Flux<Long> flux1 = Flux
.<Long>create(fluxSink -> {
for (long i = 0; i < 20; i++) {
fluxSink.next(i);
}
})
.filter(aLong -> aLong % 2 == 0)
.doOnNext(aLong -> System.out.println("flux 1 : " + aLong));
Flux<Long> flux2 = Flux
.<Long>create(fluxSink -> {
for (long i = 0; i < 20; i++) {
fluxSink.next(i);
}
})
.filter(aLong -> aLong % 2 == 1)
.doOnNext(aLong -> System.out.println("flux 2 : " + aLong));
Flux.merge(flux1, flux2)
.doOnNext(System.out::println)
.then()
.block();
Create two Flux<Long>
like upper code.
flux1 create even number stream (0,2,4,6,8 ...) flux2 create odd number stream (1,3,5,7,9 ...)

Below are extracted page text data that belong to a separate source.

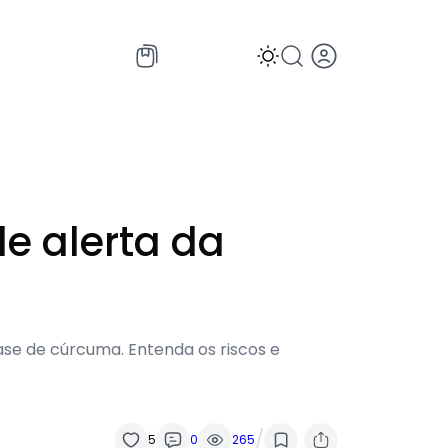
e alerta da
s
se de cúrcuma. Entenda os riscos e
/
5
0
265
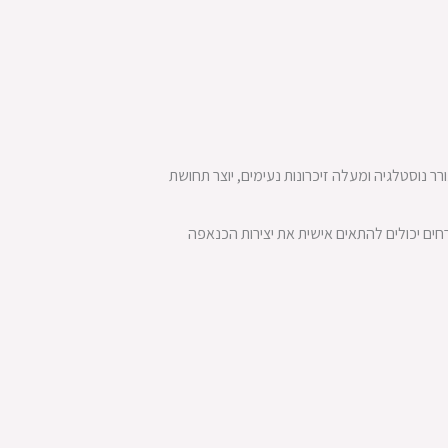
נוסטלגיה ומעלה זיכרונות נעימים, יוצר תחושת
רחים יכולים להתאים אישית את יצירות הכנאפה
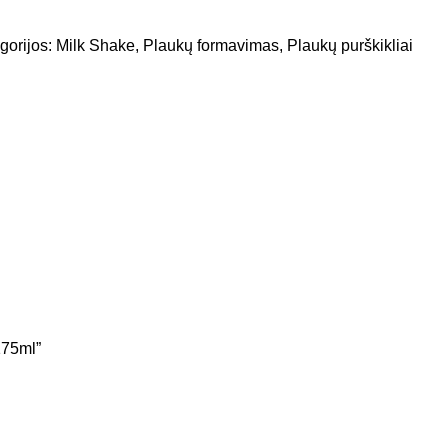
gorijos:
Milk Shake
,
Plaukų formavimas
,
Plaukų purškikliai
175ml”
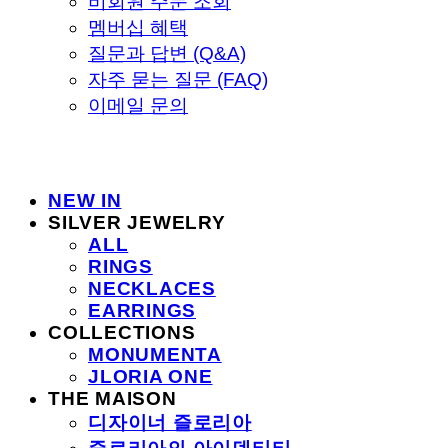
비회원 주문 조회
멤버십 혜택
질문과 답변 (Q&A)
자주 묻는 질문 (FAQ)
이메일 문의
NEW IN
SILVER JEWELRY
ALL
RINGS
NECKLACES
EARRINGS
COLLECTIONS
MONUMENTA
JLORIA ONE
THE MAISON
디자이너 즐로리아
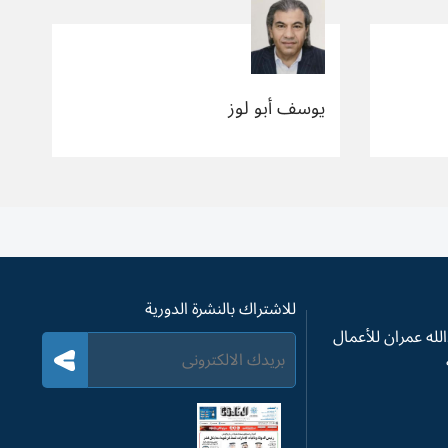
يوسف أبو لوز
للاشتراك بالنشرة الدورية
له عمران للأعمال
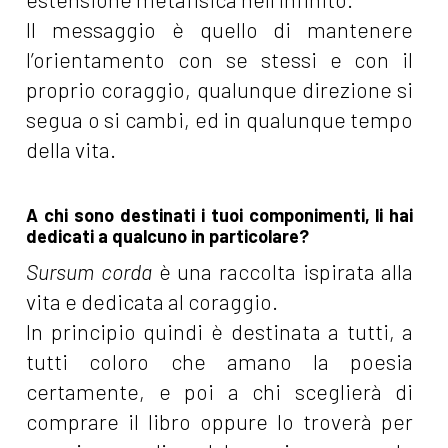
Il messaggio è quello di mantenere
l’orientamento con se stessi e con il
proprio coraggio, qualunque direzione si
segua o si cambi, ed in qualunque tempo
della vita.
A chi sono destinati i tuoi componimenti, li hai
dedicati a qualcuno in particolare?
Sursum corda
è una raccolta ispirata alla
vita e dedicata al coraggio.
In principio quindi è destinata a tutti, a
tutti coloro che amano la poesia
certamente, e poi a chi sceglierà di
comprare il libro oppure lo troverà per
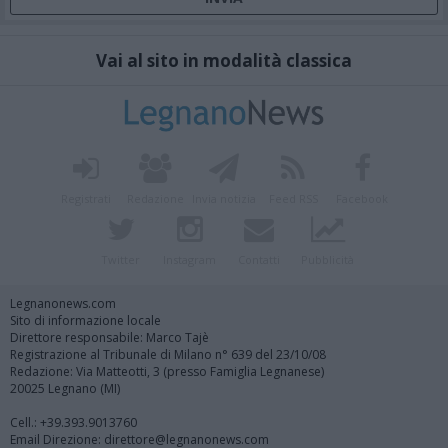
Vai al sito in modalità classica
Registrati
Redazione
Invia notizia
Feed RSS
Facebook
Twitter
Instagram
Contatti
Pubblicità
Legnanonews.com
Sito di informazione locale
Direttore responsabile: Marco Tajè
Registrazione al Tribunale di Milano n° 639 del 23/10/08
Redazione: Via Matteotti, 3 (presso Famiglia Legnanese)
20025 Legnano (MI)
Cell.: +39.393.9013760
Email Direzione: direttore@legnanonews.com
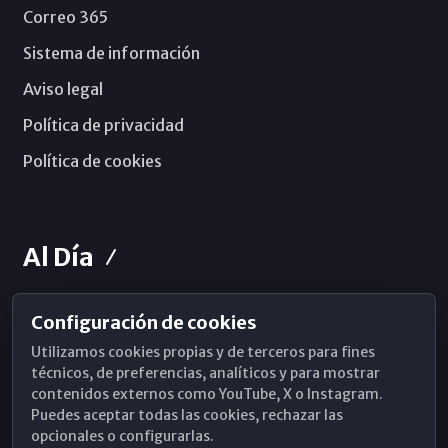
Correo 365
Sistema de información
Aviso legal
Política de privacidad
Política de cookies
Al Día
Configuración de cookies
Horarios de Misa
Utilizamos cookies propias y de terceros para fines
Hemeroteca
técnicos, de preferencias, analíticos y para mostrar
contenidos externos como YouTube, X o Instagram.
WhatsApp
Puedes aceptar todas las cookies, rechazar las
opcionales o configurarlas.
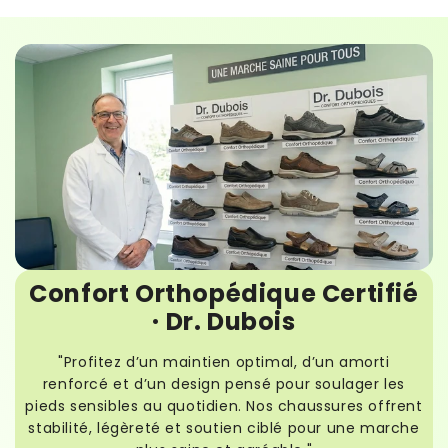
Confort Orthopédique Certifié
· Dr. Dubois
"Profitez d’un maintien optimal, d’un amorti
renforcé et d’un design pensé pour soulager les
pieds sensibles au quotidien. Nos chaussures offrent
stabilité, légèreté et soutien ciblé pour une marche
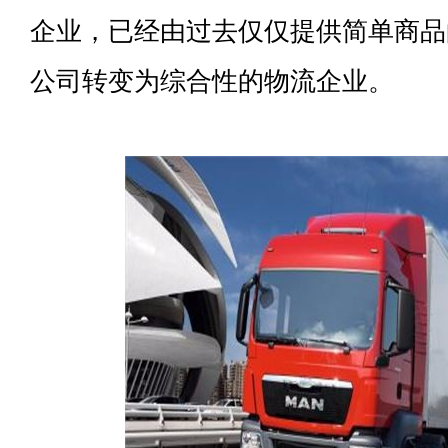
企业，已经由过去仅仅提供简单商品
公司转变为综合性的物流企业。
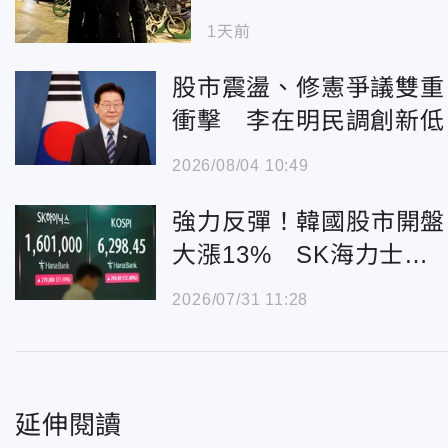
圭陳屍住處 享年36
1天前
歲
股市震盪、修憲爭議雙重
衝擊 李在明民調創新低
2026/08/04 10:49
強力反彈！韓國股市開盤
大漲13% SK海力士勁
揚20%
2026/07/31 11:28
延伸閱讀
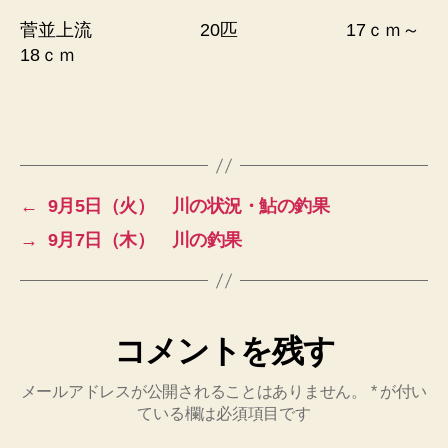
菅並上流 20匹 17ｃｍ～
18ｃｍ
←
9月5日（火） 川の状況・鮎の釣果
→
9月7日（木） 川の釣果
コメントを残す
メールアドレスが公開されることはありません。
*
が付い
ている欄は必須項目です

i expected when merge this 2 flux1 and flux2 work like
0,1,2,3,4 ...
or 0,2,1,3,4..
depends on computing power
but always spend flux1 and spend flux2 (flux1 start)0,2,4,6,8, ... 16,18,(flux1 end)(flux2 start)1,3,5,7 ... 17,19
how to subscribe multiple flux eagerly event?
Both streams run on the same thread. When you subscribe flux1
starts pushing data until it's finished. Only then the thread is free for flux2
to continue. The merge
operator emits values in the order they arrive. It doesn't switch between the first and the second stream.
If you want the streams run concurrently you need to run them on different threads, e.g. by using the publishOn
operator.
Flux<Long> flux1 = Flux
.<Long>create(fluxSink -> {
for (long i = 0; i < 20; i++) {
fluxSink.next(i);
}
})
.publishOn(Schedulers.newSingle("thread-x")
.filter(aLong -> aLong % 2 == 0)
.doOnNext(aLong -> System.out.println("flux 1 : " + aLong));